To make things easier to understand, this time we will use the MovieLens data as the example. Naturally, we will also use the jargon of users/items to denote the two parties presented in a recommender system.

We binarized the 1 to 5 ratings to make it binary (interacting or non-interacting user-item pairs) implicit feedback data. To construct the triplets, we sample from the interacting user-items pairs and combine them with randomly sampled non-interaction items for the users.

The model looks like this:

Figure: A barebone matrix factorization model with a triplet loss for recommender systems with implicit feedback data.

From the figure, the low-rank, dense embeddings for users and items are the inputs for the loss function (the Lambda layer). By minimizing the loss function, we achieved our goal: learning representations for users and items. Note that the embedding layer for items is shared by the positive and negative items since they are inherently both items thus should use the same representation.


Unlike our last post which modeled this as a classification problem, we don’t have the “labels” in the traditional sense here. Instead, the training loss itself will be the output as is shown above. Therefore, it is a little tricky to implement this with Keras because we need to build a custom loss function, build a custom metric function, and finally, build a custom prediction function. This is precisely why it would be a good programming exercise.

The closest reference implementation I could find is written in Python. Unfortunately, the code is a bit outdated and doesn’t play well with the latest Keras API. So I reimplemented the model in R and made it running on the latest Keras and Tensorflow backend successfully, with the help of the functional style lambda layers.

Performance Evaluation

The custom performance metric we implemented is a user-averaged AUC. In essence, for each user in the test set, we predict the probability if an item will be preferred by the user on all items in the test set. We then compute the AUC based on these predictions for this user, do this for all users, and average all the AUC values. Intuitively, this metric can roughly reflect the probability that a randomly selected positive item will be ranked higher than a randomly selected negative item for users.

The loss and AUC change on the training/test set is visualized below.

Figure: The first 20 epochs: loss and user-averaged AUC for the margin-based triplet loss model.

The BPR Triplet Loss

What our reference implementation had is another type of triplet loss, namely, the Bayesian Personalized Ranking (BPR) loss:

\[L_\text{BPR}(a, p, n) = \sum \big(1 - \sigma(f(a, p) - f(a, n)) \big)\]

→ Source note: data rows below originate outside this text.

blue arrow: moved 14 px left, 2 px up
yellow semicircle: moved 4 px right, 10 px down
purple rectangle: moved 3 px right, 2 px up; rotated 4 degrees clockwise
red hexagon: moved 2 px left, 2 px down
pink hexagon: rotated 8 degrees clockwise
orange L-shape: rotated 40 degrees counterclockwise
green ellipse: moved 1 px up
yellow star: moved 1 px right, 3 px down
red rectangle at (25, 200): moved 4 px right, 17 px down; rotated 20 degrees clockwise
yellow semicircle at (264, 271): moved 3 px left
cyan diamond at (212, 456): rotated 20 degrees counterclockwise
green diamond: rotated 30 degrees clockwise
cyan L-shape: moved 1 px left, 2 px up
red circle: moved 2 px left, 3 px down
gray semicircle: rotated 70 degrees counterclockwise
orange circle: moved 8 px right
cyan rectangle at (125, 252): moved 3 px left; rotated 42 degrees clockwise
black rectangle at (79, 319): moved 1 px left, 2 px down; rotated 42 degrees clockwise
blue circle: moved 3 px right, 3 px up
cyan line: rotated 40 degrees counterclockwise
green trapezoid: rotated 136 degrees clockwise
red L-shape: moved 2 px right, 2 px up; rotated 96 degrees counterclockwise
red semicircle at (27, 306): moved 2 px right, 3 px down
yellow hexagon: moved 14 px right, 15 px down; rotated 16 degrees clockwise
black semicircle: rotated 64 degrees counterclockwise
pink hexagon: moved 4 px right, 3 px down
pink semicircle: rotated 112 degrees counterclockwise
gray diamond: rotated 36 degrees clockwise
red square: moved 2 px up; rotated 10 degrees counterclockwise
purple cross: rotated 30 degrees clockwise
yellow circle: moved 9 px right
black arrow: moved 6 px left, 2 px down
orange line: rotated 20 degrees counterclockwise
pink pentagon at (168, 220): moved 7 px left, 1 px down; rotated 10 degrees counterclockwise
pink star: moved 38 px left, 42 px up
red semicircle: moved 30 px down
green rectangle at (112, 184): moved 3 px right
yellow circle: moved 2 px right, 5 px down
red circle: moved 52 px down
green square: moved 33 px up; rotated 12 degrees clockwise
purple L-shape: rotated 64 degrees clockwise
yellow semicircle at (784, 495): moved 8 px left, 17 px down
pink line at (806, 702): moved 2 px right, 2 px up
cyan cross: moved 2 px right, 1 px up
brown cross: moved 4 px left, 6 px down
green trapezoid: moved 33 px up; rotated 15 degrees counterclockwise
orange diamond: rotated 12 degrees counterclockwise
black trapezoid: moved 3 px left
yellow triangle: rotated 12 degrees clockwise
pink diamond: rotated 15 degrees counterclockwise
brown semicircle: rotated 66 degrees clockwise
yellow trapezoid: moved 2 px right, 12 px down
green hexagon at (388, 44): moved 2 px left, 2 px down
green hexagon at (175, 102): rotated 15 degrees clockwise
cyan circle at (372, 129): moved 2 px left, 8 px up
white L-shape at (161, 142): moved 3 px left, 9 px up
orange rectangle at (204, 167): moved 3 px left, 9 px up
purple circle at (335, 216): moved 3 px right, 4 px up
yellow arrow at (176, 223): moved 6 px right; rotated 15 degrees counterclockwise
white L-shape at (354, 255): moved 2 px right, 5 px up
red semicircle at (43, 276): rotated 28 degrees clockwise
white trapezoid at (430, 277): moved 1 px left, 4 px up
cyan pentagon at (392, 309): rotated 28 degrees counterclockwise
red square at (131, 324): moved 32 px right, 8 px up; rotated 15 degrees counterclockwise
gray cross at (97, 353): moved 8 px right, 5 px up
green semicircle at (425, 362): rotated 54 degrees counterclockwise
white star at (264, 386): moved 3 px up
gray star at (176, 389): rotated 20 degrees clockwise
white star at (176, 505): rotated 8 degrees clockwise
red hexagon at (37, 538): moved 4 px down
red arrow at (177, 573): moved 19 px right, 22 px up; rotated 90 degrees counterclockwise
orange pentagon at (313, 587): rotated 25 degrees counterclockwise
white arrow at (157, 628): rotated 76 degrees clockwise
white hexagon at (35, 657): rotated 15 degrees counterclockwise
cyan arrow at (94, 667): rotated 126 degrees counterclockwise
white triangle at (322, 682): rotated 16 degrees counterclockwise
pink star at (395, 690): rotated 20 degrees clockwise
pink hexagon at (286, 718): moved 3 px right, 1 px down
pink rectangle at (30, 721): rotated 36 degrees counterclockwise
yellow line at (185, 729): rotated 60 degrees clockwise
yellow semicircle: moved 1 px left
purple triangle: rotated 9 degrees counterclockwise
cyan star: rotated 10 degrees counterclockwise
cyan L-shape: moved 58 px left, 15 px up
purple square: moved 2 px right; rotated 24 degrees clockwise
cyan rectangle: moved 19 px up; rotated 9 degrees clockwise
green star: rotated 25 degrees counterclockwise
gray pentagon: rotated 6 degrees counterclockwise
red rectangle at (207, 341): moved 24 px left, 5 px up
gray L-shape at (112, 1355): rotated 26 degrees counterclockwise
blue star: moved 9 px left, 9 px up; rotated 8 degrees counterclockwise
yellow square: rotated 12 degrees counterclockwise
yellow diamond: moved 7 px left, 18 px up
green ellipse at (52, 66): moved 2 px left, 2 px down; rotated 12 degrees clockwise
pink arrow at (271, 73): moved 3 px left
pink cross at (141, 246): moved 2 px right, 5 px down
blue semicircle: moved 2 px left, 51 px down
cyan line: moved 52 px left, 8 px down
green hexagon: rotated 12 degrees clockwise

where \(\sigma\) is the sigmoid function. For the sake of completeness, I also implemented it. It has a strikingly similar performance to the margin-based model for our data here, while it converges faster with the benefit of not needing to tune the margin parameter of the loss.

Figure: The first 20 epochs: loss and user-averaged AUC for the BPR triplet loss model.


Hard negative mining. A crucial aspect for improving the performance of models with a triplet loss is about selecting or constructing more hard-to-learn triplets which can help you learn the representations or metrics better. This is often called the “hard negative mining” problem. The FaceNet paper described their triplet selection approach. Here is also a good post explaining more details on this.

Applications. The bar of applying this method is relatively low because sometimes the required data is more accessible than fully labeled data. Conceptually, this idea can be applied to any learning problems where we can construct the triplets. An extreme case is the recsys with implicit feedback data we just showed: we only know the relative preference between entities (e.g., user’s relative preference for items). The more common scenarios are where the true labels of data are difficult to get, but one might know the distance/similarity relationships between entities (images, text, human genomes).